A Boy and His Blob: Trouble on Blobolonia was released for the original Nintendo Entertainment System in 1989, developed by David Crane of Pitfall fame. Despite some rough edges, the game’s massive interconnected worlds and puzzles–solved by the titular boy feeding the titular blob jellybeans to shapeshift it into useful things like ladders and umbrellas–were a hit with audiences, and the game is fondly remembered today. So much so, in fact, that after years of failed attempts to make a sequel, developer WayForward Technologies acquired the rights to remake the game in 2009. Ditching the original’s teen hero and 1960s rock aesthetic, the new A Boy and His Blob aimed for a simple, heartwarming hand-drawn style with a young protagonist and even a button dedicated to nothing but giving his squishy companion a hug. The game garnered good reviews and sales were steady, paving the way forward for WayForward to continue reinventing other classic long-dormant titles like DuckTales, Double Dragon, and its own Shantae.
Rather than turning to their in-house composer and audio director Jake Kaufman, WayForward director Sean Velasco sought out composer and producer Daniel Sadowski for A Boy and His Blob. Sadowski had film, video game, and remixing credits to his name (notably rearranging a number of classic “retro” sounds for the Best of the Best video game arrangement CD) and was a passionate fan of the original game. Despite the project calling for a “softer” sound than many of his other works, the composer joined the project without hesitation.
Sadowski’s score is a largely made up of original music, but it does include several upgraded arrangements of Mark van Hecke’s compositions for the original NES game (which was itself rather impressively engineered for 1989). “The City March” combines the first level and second level music from Trouble on Blobonia into a single track, and Sadowski gives it a bright, faithful arrangement accented by pizzicato strings and castanets while stripping the music of some of the more dodgy Indiana Jones references that bedeviled the original. The first part of the concluding “A Medley of Credits” offers an even further upgraded version of the music, and both arrangements swap out the rock ‘n’ roll feel of the original for a straightforward orchestral sound.

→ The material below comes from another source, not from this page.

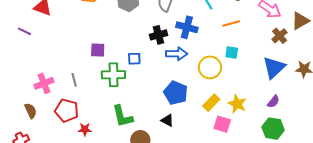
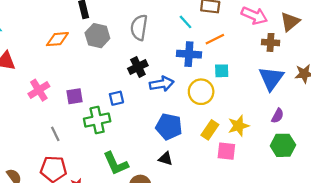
blue cross: (187, 27) -> (189, 54), moved
brown cross: (280, 36) -> (271, 42), turned -35
pink cross: (44, 83) -> (39, 90), moved
yellow star: (237, 104) -> (239, 126), turned -30

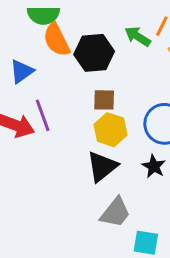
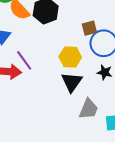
brown square: (104, 100) -> (89, 28), moved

The all-new theme for the game is introduced in “Main Theme” in counterpoint and conversation with a remixed excerpt of van Hecke’s music; the melody’s a potent one, and it really comes into its own in the following tracks. “Home Sweet Home” places it in a piano and mallet percussion context of almost unbearable downbeat sadness and beauty, while “Forest Greens” places it in a more upbeat and optimistic context spruced up by a light synth choir and more pizzicato. It winds through nearly ever context on the album, never losing its lovely but sad edge, and is even incorporated into a nice song at the album’s end with vocals by Bethany Mosley and lyrics by producer Velasco.
A number of original melodies cop up as well, like the beautiful woodwind “Shaded Plains,” which uses the main theme as a gorgeous interlude replete with chimes. But the pick of the album’s tracks is unquestionably “Subterra,” which offers soft keyboarding and orchestral accents performing a melody that’s equal parts smooth, synth, and sad (with fragments of the main theme interpolated to boot). A satisfying acoustic guitar arrangement of “Subterra” makes up a portion of “A Medley of Credits” as well, though this only serves to make listeners want more of the theme.
Sadowski’s music does have its issues. Action tracks that were a late addition to the game’s soundtrack like “Gears of Blob” and “Into the Citadel” are rather mundane in their straightforwardness and lack the spark of the music’s earlier highlights. But by far the biggest problem with the album is one of production; none of the themes are looped as they are in the game, fading out after only a single airing. This makes for a frustrating listen, since the music is more then good enough to sustain the industry standard two loops, and the resulting 40-minute album had 30 short tracks when it could have easily sustained twice that length. There are also a few tracks that have nighttime insect sound effects smothering the music; your tolerance of ambient noise in your music will determine your reaction to them.
Even with those problems, Sadowski’s A Boy and His Blob is exceptionally engaging for most of its length, making the best of the tools available to the composer to create something that is both affecting and joyous, much like the game itself strove to be. The album is available digitally as an iTunes exclusive, and while fuller fan rips of the music exist, the music was downsampled for the Wii platform and the muddiness that comes with that makes it unacceptable. Frustrations on the album production aside, A Boy and His Blob is not to be missed.